Marly-Le-Roi - on the map
You can click and play with it (zoom in / zoom out, move etc)
Marly
Machine of Marly
As Louis XIV began to build Versailles and it's park (in 1660), a very important hydraulic problem appeared. How to convey the necessary water to the site? Not only to fill the ponds but also to have it under pressure to feed the gushing fountains. First of all, small lakes of the neighborhood were drained and small rivers were derived. Around 1675, it revealed that all the available sources could not produce enough water for the major fountains.
So, the King said to his minister of finances Colbert :"The Seine river flows only 3 miles away from here, 162 m below the Versailles level. Request from the scientists, the machine to lead it here!"

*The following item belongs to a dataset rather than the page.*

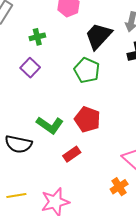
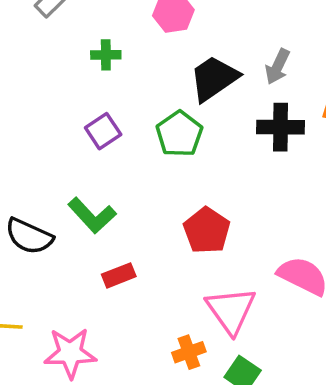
purple square: (30, 68) -> (103, 131), moved
red pentagon: (87, 119) -> (207, 230), moved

So machine was built in the Seine river, and moved by the head created through the dam, 14 wheels (12 m diameter) actionned pumps. A first series of 64 pumps pushed the water into a first reservoir 48,5 m higher than the Seine level. In this reservoir, a second series of 69 pumps pushed the water into a second reservoir 56,50 m higher. Finally a third series of 78 pumps pushed the water 57 m higher to the top of the aqueduct going to Versailles, by gravity flow some 3 miles away The machine took 8 years to be built (1681-1688). It was made by a company of 700 people. A rough estimate of the cost according to nowadays concepts would come to 200,000,000 $.
The Marly machine was the most extraordinary achievement of the XVIIth century. It was visited, at that time, as today the Eiffel Tower. It was kept in operation during more than a century.